How can we plot the accumulated curve values and expand the plot

AbhishekHP · July 15, 2019, 2:41pm

Please find the reprex and screenshot highlighting the issue,
Am trying to accumulate the curve values but
am not sure if they are accumulating considering all the curves in the plot for every x axis.

Also, the plot has been cropped at origin and on top (highlighted in screenshot)
Tried bunch of things to expand the plot area but couldnt

library(tidyverse)
mean_sim = 2.7
N = 10

up_lmt <- (max(1:N) * 2 * mean_sim)

# Setting x axis
u <- seq(from = 0,
         to = up_lmt,
         length.out = 1e+3)

## Curve simulation
v <- sapply(X = 1:N,
            FUN = function(i) dnorm(x = u,
                                    mean = (i * mean_sim),
                                    sd = i))
matplot(x = u,
        y = v,
        type = "l",
        lty = 1,
        col = rainbow(n = 10),
        xlab = "x axis",
        ylab = "y axis",
        main = "Accumulating curves")
legend(x = "topright",
       title = "Curve number",
       legend = 1:N,
       inset = -.05,
       col = rainbow(n = 10),
       bty = "n",
       lty = 1)

# function to shade area below the accumulative curve
shd_ara <- function(start_pt, end_pt, colour){
  idx <- ((u >= start_pt) & (u <= end_pt))
  u_obj <- u[idx]

# Accumulating the curve (Does this sum up all the intersecting curves ?)
 v_obj <- purrr::map(.x = 1:sum(idx), .f = ~sum(as.data.frame(v[idx,])[.x,])) %>% unlist()
lines(x = u_obj,
          y = v_obj,
          type = "l",
          lty = 1,
          col = "black")
          polygon(x = c(start_pt, u_obj, end_pt),
                  y = c(0, v_obj, 0),
                  border = NA,
                  col = adjustcolor(col = "grey",
                                    alpha.f = 0.5))
  axis(side = 1, at = 1:54)
}
# Tried bunch of things to expand the plot area
# par(new=TRUE)
#dev.new(width=10, height=10)
#dev.size(10,10)
#par(mar=c(10,10,10,10))
shd_ara(start_pt = 0,
        end_pt = 50,
        colour = "grey")
abline(v = 1, col = "red")
abline(v = 2.7, col = "green")

pieterjanvc · July 16, 2019, 1:35am

Hi,

Let me explain the issues at each axis separately:

Y-AXIS
Your y-axis is cropped because the original plot size is defined in the function matplot. There, only the colored curves are drawn, and thus the plot scales correctly to them. You then plot the shaded curve with shd_ara on top of that, but here the values are higher (cumulative) and thus do not fit that plot anymore.

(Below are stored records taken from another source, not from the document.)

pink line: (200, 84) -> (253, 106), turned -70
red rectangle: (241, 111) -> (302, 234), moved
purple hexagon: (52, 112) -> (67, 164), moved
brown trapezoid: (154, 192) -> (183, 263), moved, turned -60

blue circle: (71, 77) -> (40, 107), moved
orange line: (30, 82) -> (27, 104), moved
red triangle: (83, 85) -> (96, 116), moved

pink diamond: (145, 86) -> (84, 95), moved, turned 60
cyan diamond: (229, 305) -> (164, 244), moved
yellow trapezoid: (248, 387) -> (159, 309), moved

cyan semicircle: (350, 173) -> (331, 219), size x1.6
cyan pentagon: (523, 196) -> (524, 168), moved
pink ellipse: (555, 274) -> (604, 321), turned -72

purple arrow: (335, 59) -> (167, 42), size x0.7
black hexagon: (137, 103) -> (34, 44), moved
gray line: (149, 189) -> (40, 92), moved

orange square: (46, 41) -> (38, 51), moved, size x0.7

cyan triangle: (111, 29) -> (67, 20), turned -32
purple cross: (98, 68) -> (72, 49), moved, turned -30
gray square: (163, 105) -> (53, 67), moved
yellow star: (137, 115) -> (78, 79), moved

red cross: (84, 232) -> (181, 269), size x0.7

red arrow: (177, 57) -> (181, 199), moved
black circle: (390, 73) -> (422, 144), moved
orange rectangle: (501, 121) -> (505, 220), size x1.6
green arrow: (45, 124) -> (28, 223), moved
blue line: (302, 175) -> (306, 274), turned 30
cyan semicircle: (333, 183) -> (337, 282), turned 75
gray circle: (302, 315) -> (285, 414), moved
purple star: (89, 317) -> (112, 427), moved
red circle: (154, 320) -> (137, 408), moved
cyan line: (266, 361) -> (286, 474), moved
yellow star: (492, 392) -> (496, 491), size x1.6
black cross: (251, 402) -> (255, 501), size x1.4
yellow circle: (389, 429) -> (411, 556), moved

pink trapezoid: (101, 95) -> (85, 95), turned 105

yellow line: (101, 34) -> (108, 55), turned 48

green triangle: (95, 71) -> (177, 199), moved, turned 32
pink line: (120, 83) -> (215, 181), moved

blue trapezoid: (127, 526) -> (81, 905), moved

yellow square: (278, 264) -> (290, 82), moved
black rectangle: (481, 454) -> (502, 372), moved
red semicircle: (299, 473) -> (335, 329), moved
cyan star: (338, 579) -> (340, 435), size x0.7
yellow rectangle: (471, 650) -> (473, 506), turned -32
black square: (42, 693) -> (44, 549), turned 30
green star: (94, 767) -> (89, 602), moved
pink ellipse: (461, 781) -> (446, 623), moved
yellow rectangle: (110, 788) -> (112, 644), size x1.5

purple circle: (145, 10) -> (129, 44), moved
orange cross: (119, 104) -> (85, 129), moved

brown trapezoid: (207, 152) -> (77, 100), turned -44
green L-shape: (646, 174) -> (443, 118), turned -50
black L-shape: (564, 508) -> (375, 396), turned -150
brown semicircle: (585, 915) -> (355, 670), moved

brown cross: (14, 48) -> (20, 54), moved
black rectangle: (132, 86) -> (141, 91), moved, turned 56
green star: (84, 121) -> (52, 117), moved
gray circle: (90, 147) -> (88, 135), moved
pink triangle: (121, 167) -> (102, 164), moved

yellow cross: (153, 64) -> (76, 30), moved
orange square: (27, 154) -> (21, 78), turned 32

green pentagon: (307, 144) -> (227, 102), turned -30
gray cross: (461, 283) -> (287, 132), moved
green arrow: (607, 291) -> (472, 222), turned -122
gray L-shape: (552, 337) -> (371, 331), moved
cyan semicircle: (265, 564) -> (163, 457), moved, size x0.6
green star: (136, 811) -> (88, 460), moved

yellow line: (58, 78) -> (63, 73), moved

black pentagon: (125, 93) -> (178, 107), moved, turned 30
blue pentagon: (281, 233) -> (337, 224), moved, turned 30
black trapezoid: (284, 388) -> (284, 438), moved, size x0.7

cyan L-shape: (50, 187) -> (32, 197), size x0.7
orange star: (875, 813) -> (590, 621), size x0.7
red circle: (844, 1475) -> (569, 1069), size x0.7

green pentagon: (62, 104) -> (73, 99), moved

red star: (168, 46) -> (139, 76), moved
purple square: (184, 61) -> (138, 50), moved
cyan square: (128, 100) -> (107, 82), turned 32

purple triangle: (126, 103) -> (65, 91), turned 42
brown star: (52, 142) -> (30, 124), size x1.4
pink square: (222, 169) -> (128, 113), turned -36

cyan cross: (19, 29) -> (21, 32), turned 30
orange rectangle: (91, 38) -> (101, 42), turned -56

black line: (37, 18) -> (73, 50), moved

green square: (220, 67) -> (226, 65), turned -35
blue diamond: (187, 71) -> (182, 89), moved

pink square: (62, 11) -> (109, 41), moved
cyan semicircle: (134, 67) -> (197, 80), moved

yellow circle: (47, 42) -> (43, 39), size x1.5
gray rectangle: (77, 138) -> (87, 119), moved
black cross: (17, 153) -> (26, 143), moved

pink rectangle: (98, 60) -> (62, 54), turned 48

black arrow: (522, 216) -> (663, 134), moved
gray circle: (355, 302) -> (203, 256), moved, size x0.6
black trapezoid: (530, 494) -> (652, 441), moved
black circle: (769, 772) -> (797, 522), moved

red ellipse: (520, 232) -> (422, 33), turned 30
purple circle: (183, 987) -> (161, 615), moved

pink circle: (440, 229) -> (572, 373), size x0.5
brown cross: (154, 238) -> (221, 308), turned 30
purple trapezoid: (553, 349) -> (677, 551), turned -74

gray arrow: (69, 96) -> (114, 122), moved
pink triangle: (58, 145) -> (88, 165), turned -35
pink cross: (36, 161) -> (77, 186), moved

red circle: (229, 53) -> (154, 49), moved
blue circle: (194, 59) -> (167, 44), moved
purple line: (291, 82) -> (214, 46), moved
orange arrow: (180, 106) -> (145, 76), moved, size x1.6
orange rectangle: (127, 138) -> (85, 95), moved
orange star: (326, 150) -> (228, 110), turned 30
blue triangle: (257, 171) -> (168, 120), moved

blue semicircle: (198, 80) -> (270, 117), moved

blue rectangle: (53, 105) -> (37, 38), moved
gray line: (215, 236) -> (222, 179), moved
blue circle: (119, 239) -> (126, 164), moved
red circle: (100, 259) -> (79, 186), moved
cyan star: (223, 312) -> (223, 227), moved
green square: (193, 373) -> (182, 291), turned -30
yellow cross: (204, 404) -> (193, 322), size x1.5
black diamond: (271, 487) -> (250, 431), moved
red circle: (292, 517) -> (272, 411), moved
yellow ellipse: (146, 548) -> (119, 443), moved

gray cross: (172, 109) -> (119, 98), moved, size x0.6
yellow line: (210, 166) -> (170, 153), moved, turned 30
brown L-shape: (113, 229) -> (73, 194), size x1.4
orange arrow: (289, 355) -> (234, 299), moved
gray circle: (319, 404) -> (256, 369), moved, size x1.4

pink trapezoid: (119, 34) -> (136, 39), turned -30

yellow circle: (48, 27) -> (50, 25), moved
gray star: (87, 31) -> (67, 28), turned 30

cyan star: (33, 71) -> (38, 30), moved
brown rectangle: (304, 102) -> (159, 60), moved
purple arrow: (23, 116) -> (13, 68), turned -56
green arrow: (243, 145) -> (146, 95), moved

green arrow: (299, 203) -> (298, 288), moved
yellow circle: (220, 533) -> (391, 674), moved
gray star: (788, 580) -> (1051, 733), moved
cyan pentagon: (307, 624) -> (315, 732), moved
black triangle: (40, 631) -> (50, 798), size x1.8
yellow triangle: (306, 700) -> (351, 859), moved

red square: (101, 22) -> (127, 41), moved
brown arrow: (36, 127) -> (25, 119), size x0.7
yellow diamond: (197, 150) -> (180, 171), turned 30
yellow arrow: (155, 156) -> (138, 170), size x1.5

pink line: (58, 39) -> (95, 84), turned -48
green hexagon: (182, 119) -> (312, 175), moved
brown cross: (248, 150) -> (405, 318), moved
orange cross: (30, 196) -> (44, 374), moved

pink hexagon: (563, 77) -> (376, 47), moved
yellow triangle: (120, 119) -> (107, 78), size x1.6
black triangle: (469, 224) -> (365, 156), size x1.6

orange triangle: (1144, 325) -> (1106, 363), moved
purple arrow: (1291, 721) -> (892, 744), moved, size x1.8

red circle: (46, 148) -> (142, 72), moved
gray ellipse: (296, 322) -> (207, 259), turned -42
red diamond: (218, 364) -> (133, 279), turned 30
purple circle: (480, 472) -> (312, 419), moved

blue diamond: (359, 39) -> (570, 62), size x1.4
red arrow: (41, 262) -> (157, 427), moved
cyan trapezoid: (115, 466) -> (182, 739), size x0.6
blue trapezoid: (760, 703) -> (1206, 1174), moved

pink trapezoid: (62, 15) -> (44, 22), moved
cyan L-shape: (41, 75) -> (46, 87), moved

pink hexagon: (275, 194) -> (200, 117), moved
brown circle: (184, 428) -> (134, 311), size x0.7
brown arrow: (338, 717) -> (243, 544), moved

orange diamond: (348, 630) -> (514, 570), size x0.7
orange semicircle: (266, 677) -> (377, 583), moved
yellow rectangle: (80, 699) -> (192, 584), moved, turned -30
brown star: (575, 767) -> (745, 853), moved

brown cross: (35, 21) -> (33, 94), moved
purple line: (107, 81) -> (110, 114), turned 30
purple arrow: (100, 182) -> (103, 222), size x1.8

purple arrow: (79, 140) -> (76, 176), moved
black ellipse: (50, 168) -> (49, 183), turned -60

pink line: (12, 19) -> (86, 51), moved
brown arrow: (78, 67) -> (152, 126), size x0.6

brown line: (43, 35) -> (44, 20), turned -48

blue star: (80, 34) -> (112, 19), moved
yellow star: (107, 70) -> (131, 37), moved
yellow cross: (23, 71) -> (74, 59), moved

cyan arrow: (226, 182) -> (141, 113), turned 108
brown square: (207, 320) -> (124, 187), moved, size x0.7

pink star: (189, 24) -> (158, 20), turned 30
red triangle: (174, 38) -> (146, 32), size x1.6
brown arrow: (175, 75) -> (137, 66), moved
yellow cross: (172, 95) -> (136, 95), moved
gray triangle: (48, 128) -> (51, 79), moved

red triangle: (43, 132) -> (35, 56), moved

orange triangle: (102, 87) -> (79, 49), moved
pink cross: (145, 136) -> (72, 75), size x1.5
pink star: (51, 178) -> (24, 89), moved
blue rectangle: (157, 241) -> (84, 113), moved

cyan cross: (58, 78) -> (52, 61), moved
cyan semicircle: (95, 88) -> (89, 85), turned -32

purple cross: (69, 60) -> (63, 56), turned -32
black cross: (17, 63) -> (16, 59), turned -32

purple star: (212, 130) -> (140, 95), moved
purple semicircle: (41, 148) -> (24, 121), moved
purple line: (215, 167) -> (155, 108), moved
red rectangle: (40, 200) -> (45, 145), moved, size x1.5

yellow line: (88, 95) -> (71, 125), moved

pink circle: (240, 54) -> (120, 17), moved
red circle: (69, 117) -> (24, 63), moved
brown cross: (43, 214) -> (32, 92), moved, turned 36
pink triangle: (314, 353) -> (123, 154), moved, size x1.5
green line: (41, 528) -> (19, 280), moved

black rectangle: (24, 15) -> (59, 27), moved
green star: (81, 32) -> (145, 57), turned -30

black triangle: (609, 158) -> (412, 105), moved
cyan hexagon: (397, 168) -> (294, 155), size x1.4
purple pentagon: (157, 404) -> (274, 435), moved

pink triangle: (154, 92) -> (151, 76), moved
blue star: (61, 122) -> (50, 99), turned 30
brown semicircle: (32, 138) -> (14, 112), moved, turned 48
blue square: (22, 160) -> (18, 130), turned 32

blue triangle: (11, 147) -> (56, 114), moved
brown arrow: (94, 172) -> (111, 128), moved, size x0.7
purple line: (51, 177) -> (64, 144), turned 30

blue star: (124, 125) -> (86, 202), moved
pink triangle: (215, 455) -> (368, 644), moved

This is fixed by first plotting the shaded area changing the lines function to plot, and then plotting the matplot, where add = T

X-AXIS
The x-axis is not cropped, it is indeed displaying the correct values. This is because the first points of the 10 curves have a y-value that is NOT 0, (check the variable v) and thus the sum at origin is not 0.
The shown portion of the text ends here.